ASSIGNED TASK:
Once the pictures are set aside, reproduce the remaining data exactly.

(Page-level text extractions)
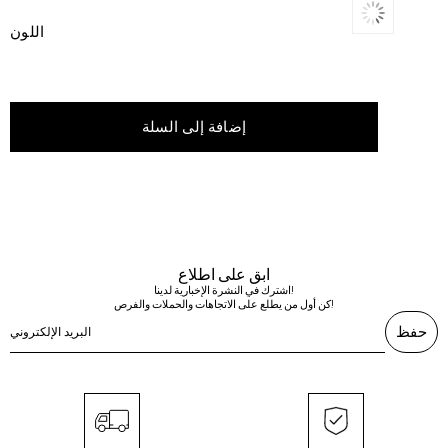
اللون
ابق على اطلاع
اشترك في النشرة الإخبارية لدينا!
كن أول من يطلع على الاتجاهات والحملات والفرص!
حفظ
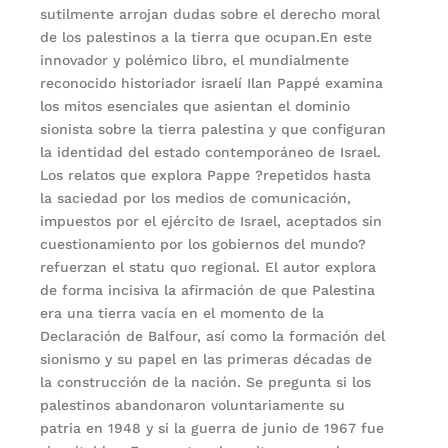
sutilmente arrojan dudas sobre el derecho moral
de los palestinos a la tierra que ocupan.En este
innovador y polémico libro, el mundialmente
reconocido historiador israelí Ilan Pappé examina
los mitos esenciales que asientan el dominio
sionista sobre la tierra palestina y que configuran
la identidad del estado contemporáneo de Israel.
Los relatos que explora Pappe ?repetidos hasta
la saciedad por los medios de comunicación,
impuestos por el ejército de Israel, aceptados sin
cuestionamiento por los gobiernos del mundo?
refuerzan el statu quo regional. El autor explora
de forma incisiva la afirmación de que Palestina
era una tierra vacía en el momento de la
Declaración de Balfour, así como la formación del
sionismo y su papel en las primeras décadas de
la construcción de la nación. Se pregunta si los
palestinos abandonaron voluntariamente su
patria en 1948 y si la guerra de junio de 1967 fue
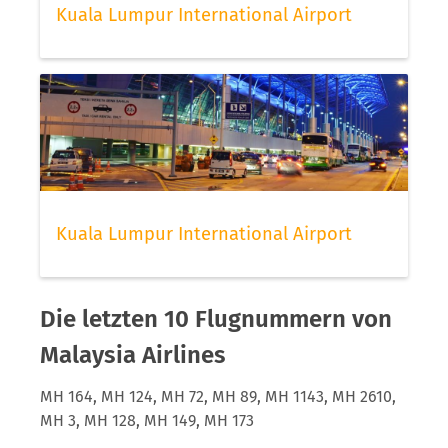
Kuala Lumpur International Airport
Kuala Lumpur International Airport
Die letzten 10 Flugnummern von
Malaysia Airlines
MH 164, MH 124, MH 72, MH 89, MH 1143, MH 2610,
MH 3, MH 128, MH 149, MH 173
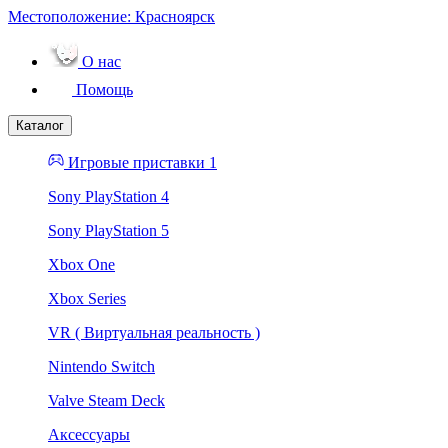
Местоположение:
Красноярск
О нас
Помощь
Каталог
Игровые приставки 1
Sony PlayStation 4
Sony PlayStation 5
Xbox One
Xbox Series
VR ( Виртуальная реальность )
Nintendo Switch
Valve Steam Deck
Аксессуары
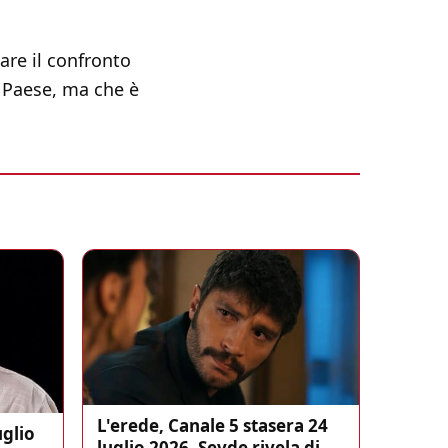
are il confronto
l Paese, ma che è
L'erede, Canale 5 stasera 24
uglio
luglio 2026, Sevde rivela di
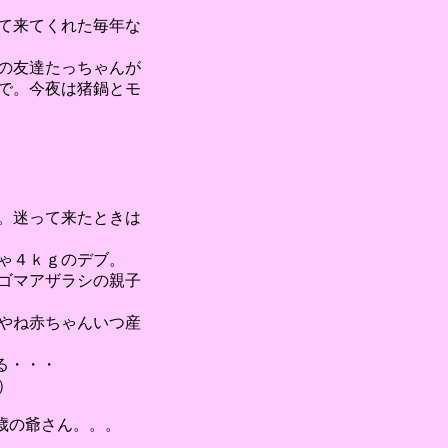
て来てくれた毎年な
の友達たっちゃんが
で。今夜は猪鍋とモ
。迷って来たときは
ゃ４ｋｇのデブ。
ゴマアザラシの親子
やね赤ちゃんいつ産
る・・・
）
歳の爺さん。。。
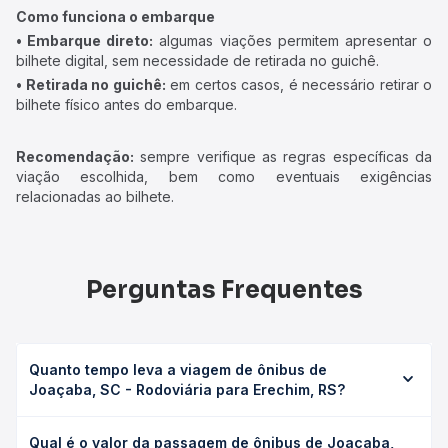
Como funciona o embarque
• Embarque direto:
algumas viações permitem apresentar o
bilhete digital, sem necessidade de retirada no guichê.
• Retirada no guichê:
em certos casos, é necessário retirar o
bilhete físico antes do embarque.
Recomendação:
sempre verifique as regras específicas da
viação escolhida, bem como eventuais exigências
relacionadas ao bilhete.
Perguntas Frequentes
Quanto tempo leva a viagem de ônibus de
Joaçaba, SC - Rodoviária para Erechim, RS?
A viagem de ônibus de Joaçaba, SC - Rodoviária para
Qual é o valor da passagem de ônibus de Joaçaba,
Erechim, RS leva em média 2h 57min, podendo variar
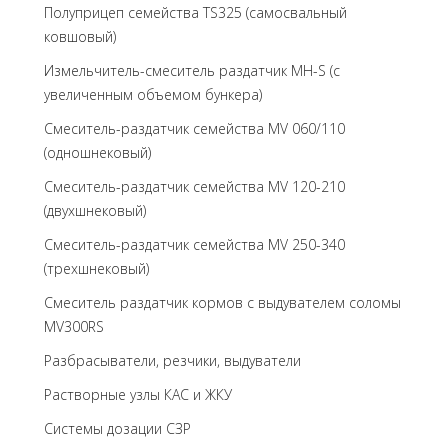
Полуприцеп семейства TS325 (самосвальный
ковшовый)
Измельчитель-смеситель раздатчик MH-S (с
увеличенным объемом бункера)
Смеситель-раздатчик семейства MV 060/110
(одношнековый)
Смеситель-раздатчик семейства MV 120-210
(двухшнековый)
Смеситель-раздатчик семейства MV 250-340
(трехшнековый)
Cмеситель раздатчик кормов с выдувателем соломы
MV300RS
Разбрасыватели, резчики, выдуватели
Растворные узлы КАС и ЖКУ
Системы дозации СЗР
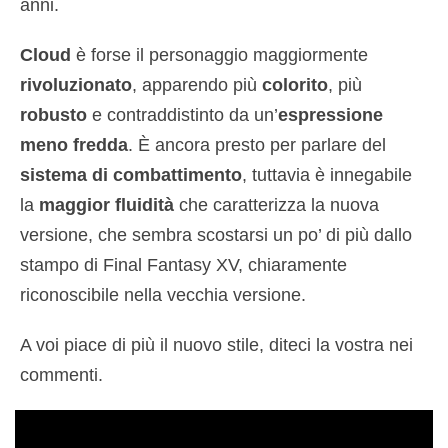
anni.
Cloud
è forse il personaggio maggiormente
rivoluzionato
, apparendo più
colorito
, più
robusto
e contraddistinto da un’
espressione
meno fredda
. È ancora presto per parlare del
sistema di combattimento
, tuttavia è innegabile
la
maggior fluidità
che caratterizza la nuova
versione, che sembra scostarsi un po’ di più dallo
stampo di Final Fantasy XV, chiaramente
riconoscibile nella vecchia versione.
A voi piace di più il nuovo stile, diteci la vostra nei
commenti.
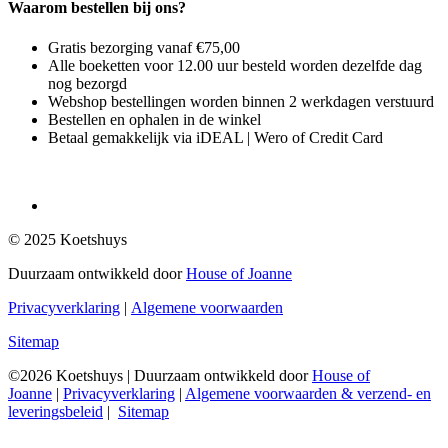
Waarom bestellen bij ons?
Gratis bezorging vanaf €75,00
Alle boeketten voor 12.00 uur besteld worden dezelfde dag
nog bezorgd
Webshop bestellingen worden binnen 2 werkdagen verstuurd
Bestellen en ophalen in de winkel
Betaal gemakkelijk via iDEAL | Wero of Credit Card
© 2025 Koetshuys
Duurzaam ontwikkeld door
House of Joanne
Privacyverklaring
|
Algemene voorwaarden
Sitemap
©2026 Koetshuys | Duurzaam ontwikkeld door
House of
Joanne
|
Privacyverklaring
|
Algemene voorwaarden & verzend- en
leveringsbeleid
|
Sitemap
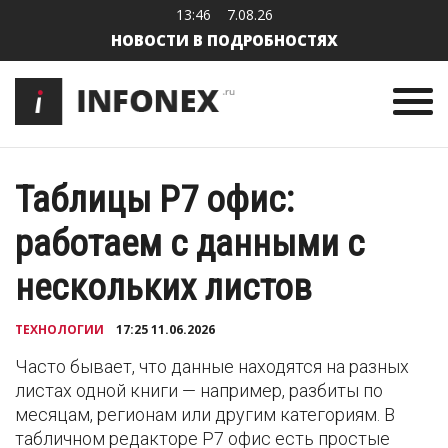
13:46
7.08.26
НОВОСТИ В ПОДРОБНОСТЯХ
Таблицы Р7 офис:
работаем с данными с
нескольких листов
ТЕХНОЛОГИИ
17:25 11.06.2026
Часто бывает, что данные находятся на разных
листах одной книги — например, разбиты по
месяцам, регионам или другим категориям. В
табличном редакторе Р7 офис есть простые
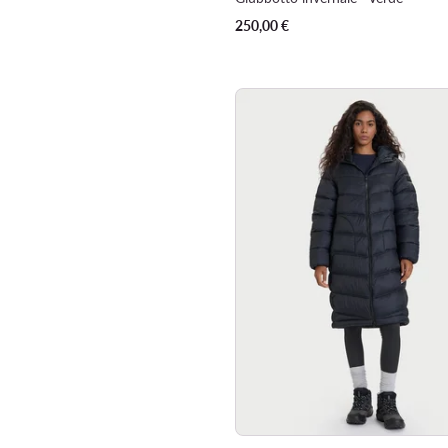
250,00
€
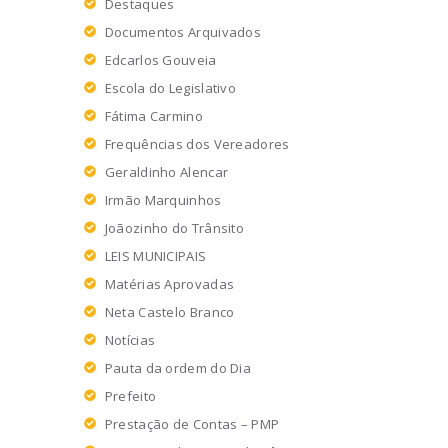
Destaques
Documentos Arquivados
Edcarlos Gouveia
Escola do Legislativo
Fátima Carmino
Frequências dos Vereadores
Geraldinho Alencar
Irmão Marquinhos
Joãozinho do Trânsito
LEIS MUNICIPAIS
Matérias Aprovadas
Neta Castelo Branco
Notícias
Pauta da ordem do Dia
Prefeito
Prestação de Contas – PMP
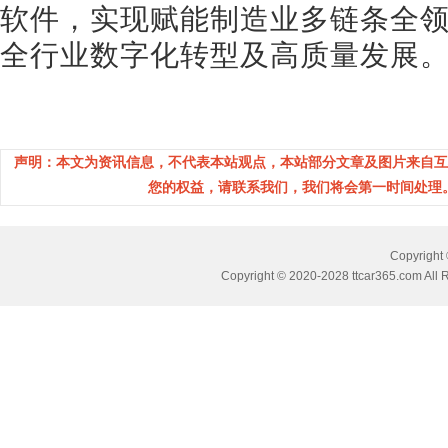
软件，实现赋能制造业多链条全
全行业数字化转型及高质量发展
声明：本文为资讯信息，不代表本站观点，本站部分文章及图片来自互
您的权益，请联系我们，我们将会第一时间处理。(邮箱
Copyrig
Copyright © 2020-2028 ttcar365.com All 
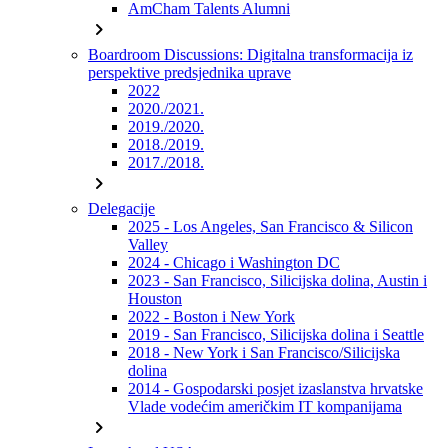
AmCham Talents Alumni
chevron_right
Boardroom Discussions: Digitalna transformacija iz
perspektive predsjednika uprave
2022
2020./2021.
2019./2020.
2018./2019.
2017./2018.
chevron_right
Delegacije
2025 - Los Angeles, San Francisco & Silicon
Valley
2024 - Chicago i Washington DC
2023 - San Francisco, Silicijska dolina, Austin i
Houston
2022 - Boston i New York
2019 - San Francisco, Silicijska dolina i Seattle
2018 - New York i San Francisco/Silicijska
dolina
2014 - Gospodarski posjet izaslanstva hrvatske
Vlade vodećim američkim IT kompanijama
chevron_right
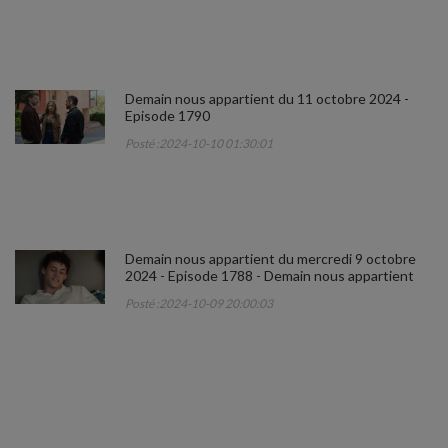
Demain nous appartient du 11 octobre 2024 -
Episode 1790
Posté :2024-10-10 01:30:01
Demain nous appartient du mercredi 9 octobre
2024 - Episode 1788 - Demain nous appartient
Posté :2024-10-09 20:00:03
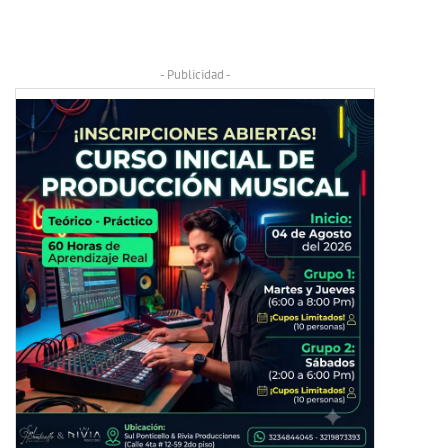
- Publicidad -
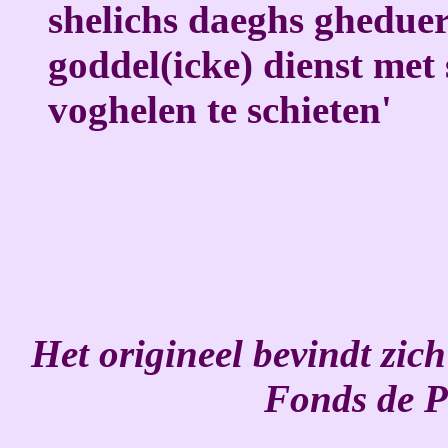
shelichs daeghs gheduer
goddel(icke) dienst met 
voghelen te schieten'
Het origineel bevindt zich
Fonds de P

WRITTEN RESPONSE:
اللون
ابق على اطلاع
اشترك في النشرة الإخبارية لدينا!
كن أول من يطلع على الاتجاهات والحملات والفرص!
حفظ
sutilmente arrojan dudas sobre el derecho moral
de los palestinos a la tierra que ocupan.En este
innovador y polémico libro, el mundialmente
reconocido historiador israelí Ilan Pappé examina
los mitos esenciales que asientan el dominio
sionista sobre la tierra palestina y que configuran
la identidad del estado contemporáneo de Israel.
Los relatos que explora Pappe ?repetidos hasta
la saciedad por los medios de comunicación,
impuestos por el ejército de Israel, aceptados sin
cuestionamiento por los gobiernos del mundo?
refuerzan el statu quo regional. El autor explora
de forma incisiva la afirmación de que Palestina
era una tierra vacía en el momento de la
Declaración de Balfour, así como la formación del
sionismo y su papel en las primeras décadas de
la construcción de la nación. Se pregunta si los
palestinos abandonaron voluntariamente su
patria en 1948 y si la guerra de junio de 1967 fue
Kuala Lumpur International Airport
Kuala Lumpur International Airport
Die letzten 10 Flugnummern von
Malaysia Airlines
MH 164, MH 124, MH 72, MH 89, MH 1143, MH 2610,
MH 3, MH 128, MH 149, MH 173
Местоположение:
Красноярск
О нас
Помощь
Каталог
Игровые приставки 1
Sony PlayStation 4
Sony PlayStation 5
Xbox One
Xbox Series
VR ( Виртуальная реальность )
Nintendo Switch
Valve Steam Deck
Аксессуары
are il confronto
l Paese, ma che è
L'erede, Canale 5 stasera 24
uglio
luglio 2026, Sevde rivela di
て来てくれた毎年な
の友達たっちゃんが
で。今夜は猪鍋とモ
。迷って来たときは
ゃ４ｋｇのデブ。
ゴマアザラシの親子
やね赤ちゃんいつ産
る・・・
）
歳の爺さん。。。
Como funciona o embarque
• Embarque direto:
algumas viações permitem apresentar o
bilhete digital, sem necessidade de retirada no guichê.
• Retirada no guichê:
em certos casos, é necessário retirar o
bilhete físico antes do embarque.
Recomendação:
sempre verifique as regras específicas da
viação escolhida, bem como eventuais exigências
relacionadas ao bilhete.
Perguntas Frequentes
Quanto tempo leva a viagem de ônibus de
Joaçaba, SC - Rodoviária para Erechim, RS?
A viagem de ônibus de Joaçaba, SC - Rodoviária para
Qual é o valor da passagem de ônibus de Joaçaba,
Erechim, RS leva em média 2h 57min, podendo variar
Полуприцеп семейства TS325 (самосвальный
ковшовый)
Измельчитель-смеситель раздатчик MH-S (с
увеличенным объемом бункера)
Смеситель-раздатчик семейства MV 060/110
(одношнековый)
Смеситель-раздатчик семейства MV 120-210
(двухшнековый)
Смеситель-раздатчик семейства MV 250-340
(трехшнековый)
Cмеситель раздатчик кормов с выдувателем соломы
MV300RS
Разбрасыватели, резчики, выдуватели
Растворные узлы КАС и ЖКУ
Системы дозации СЗР
anni.
Cloud
è forse il personaggio maggiormente
rivoluzionato
, apparendo più
colorito
, più
robusto
e contraddistinto da un’
espressione
meno fredda
. È ancora presto per parlare del
sistema di combattimento
, tuttavia è innegabile
la
maggior fluidità
che caratterizza la nuova
versione, che sembra scostarsi un po’ di più dallo
stampo di Final Fantasy XV, chiaramente
riconoscibile nella vecchia versione.
A voi piace di più il nuovo stile, diteci la vostra nei
commenti.
Waarom bestellen bij ons?
Gratis bezorging vanaf €75,00
Alle boeketten voor 12.00 uur besteld worden dezelfde dag
nog bezorgd
Webshop bestellingen worden binnen 2 werkdagen verstuurd
Bestellen en ophalen in de winkel
Betaal gemakkelijk via iDEAL | Wero of Credit Card
© 2025 Koetshuys
Duurzaam ontwikkeld door
House of Joanne
Privacyverklaring
|
Algemene voorwaarden
Sitemap
©2026 Koetshuys | Duurzaam ontwikkeld door
House of
Joanne
|
Privacyverklaring
|
Algemene voorwaarden & verzend- en
leveringsbeleid
|
Sitemap
13:46
7.08.26
НОВОСТИ В ПОДРОБНОСТЯХ
Таблицы Р7 офис:
работаем с данными с
нескольких листов
ТЕХНОЛОГИИ
17:25 11.06.2026
Часто бывает, что данные находятся на разных
листах одной книги — например, разбиты по
месяцам, регионам или другим категориям. В
табличном редакторе Р7 офис есть простые
250,00
€
Destaques
Documentos Arquivados
Edcarlos Gouveia
Escola do Legislativo
Fátima Carmino
Frequências dos Vereadores
Geraldinho Alencar
Irmão Marquinhos
Joãozinho do Trânsito
LEIS MUNICIPAIS
Matérias Aprovadas
Neta Castelo Branco
Notícias
Pauta da ordem do Dia
Prefeito
Prestação de Contas – PMP
软件，实现赋能制造业多链条全
全行业数字化转型及高质量发展
声明：本文为资讯信息，不代表本站观点，本站部分文章及图片来自互
您的权益，请联系我们，我们将会第一时间处理。(邮箱
Copyrig
Copyright © 2020-2028 ttcar365.com All 
AmCham Talents Alumni
chevron_right
Boardroom Discussions: Digitalna transformacija iz
perspektive predsjednika uprave
2022
2020./2021.
2019./2020.
2018./2019.
2017./2018.
chevron_right
Delegacije
2025 - Los Angeles, San Francisco & Silicon
Valley
2024 - Chicago i Washington DC
2023 - San Francisco, Silicijska dolina, Austin i
Houston
2022 - Boston i New York
2019 - San Francisco, Silicijska dolina i Seattle
2018 - New York i San Francisco/Silicijska
dolina
2014 - Gospodarski posjet izaslanstva hrvatske
Vlade vodećim američkim IT kompanijama
chevron_right
Demain nous appartient du 11 octobre 2024 -
Episode 1790
Posté :2024-10-10 01:30:01
Demain nous appartient du mercredi 9 octobre
2024 - Episode 1788 - Demain nous appartient
Posté :2024-10-09 20:00:03
- Publicidad -
shelichs daeghs gheduer
goddel(icke) dienst met 
voghelen te schieten'
Het origineel bevindt zich
Fonds de P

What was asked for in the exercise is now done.